EXERCISE —
Write out each line of the records that has "confidentialitate" in it.

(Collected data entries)

****

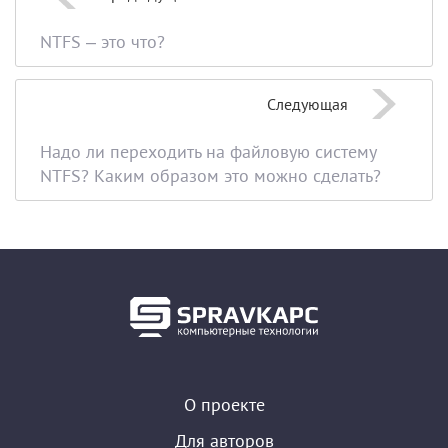
NTFS – это что?
Следующая
Надо ли переходить на файловую систему
NTFS? Каким образом это можно сделать?
О проекте
Для авторов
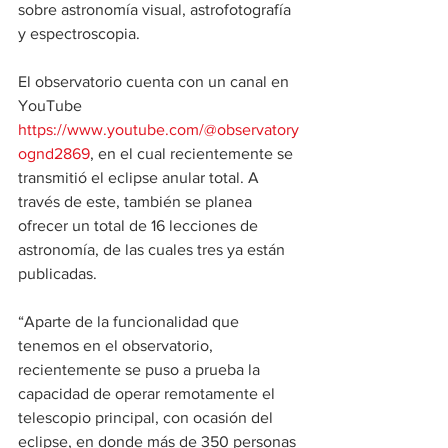
sobre astronomía visual, astrofotografía 
y espectroscopia.
El observatorio cuenta con un canal en 
YouTube 
https://www.youtube.com/@observatory
ognd2869
, en el cual recientemente se 
transmitió el eclipse anular total. A 
través de este, también se planea 
ofrecer un total de 16 lecciones de 
astronomía, de las cuales tres ya están 
publicadas.
“Aparte de la funcionalidad que 
tenemos en el observatorio, 
recientemente se puso a prueba la 
capacidad de operar remotamente el 
telescopio principal, con ocasión del 
eclipse, en donde más de 350 personas 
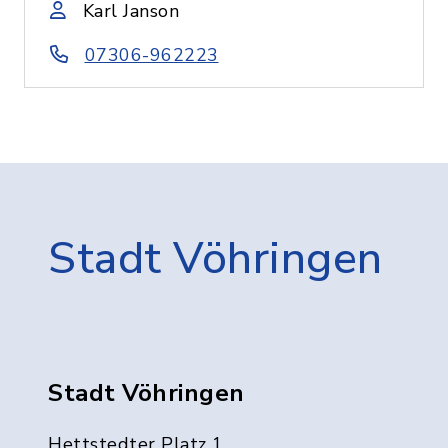
Karl Janson
07306-962223
Stadt Vöhringen
Stadt Vöhringen
Hettstedter Platz 1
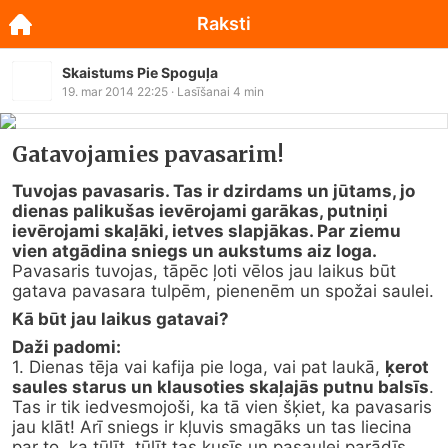
Raksti
Skaistums Pie Spoguļa
19. mar 2014 22:25
· Lasīšanai
4
min
Gatavojamies pavasarim!
Tuvojas pavasaris. Tas ir dzirdams un jūtams, jo 
dienas palikušas ievērojami garākas, putniņi 
ievērojami skaļāki, ietves slapjākas. Par ziemu 
vien atgādina sniegs un aukstums aiz loga. 
Pavasaris tuvojas, tāpēc ļoti vēlos jau laikus būt 
gatava pavasara tulpēm, pienenēm un spožai saulei.
Kā būt jau laikus gatavai?
Daži padomi:
1. Dienas tēja vai kafija pie loga, vai pat laukā, 
ķerot 
saules starus un klausoties skaļajās putnu balsīs
. 
Tas ir tik iedvesmojoši, ka tā vien šķiet, ka pavasaris 
jau klāt! Arī sniegs ir kļuvis smagāks un tas liecina 
par to, ka tūlīt, tūlīt tas kusīs un pasaulei parādīs 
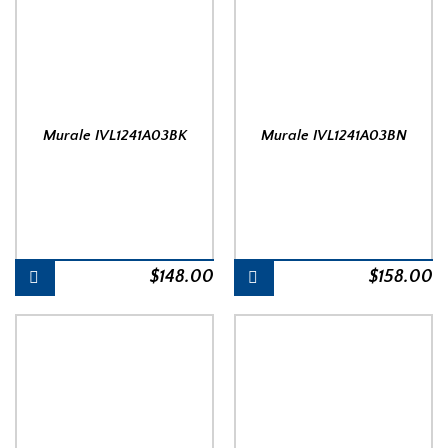
Murale IVL1241A03BK
Murale IVL1241A03BN
$
148.00
$
158.00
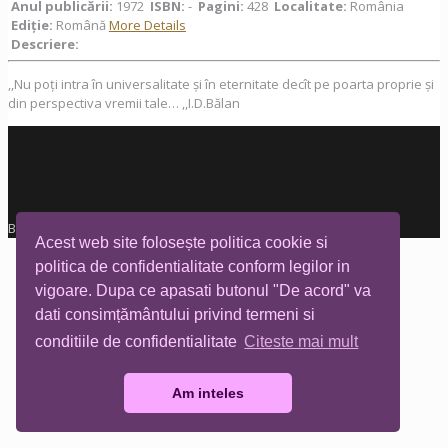
Anul publicării:
1972
ISBN:
-
Pagini:
428
Localitate:
România
Ediţie:
Română
More Details
Descriere:
,,Nu poți intra în universalitate și în eternitate decît pe poarta proprie și
din perspectiva vremii tale… ,,I.D.Bălan
Biblioteca Tia Mare © All rights reserved
Acest web site folosește politica cookie si
politica de confidentialitate conform legilor in
vigoare. Dupa ce apasati butonul "De acord" va
dati consimțământului privind termeni si
conditiile de confidentialitate
Citeste mai mult
Am inteles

****

RESPONSE TO THIS EXERCISE —
politica de confidentialitate conform legilor in
conditiile de confidentialitate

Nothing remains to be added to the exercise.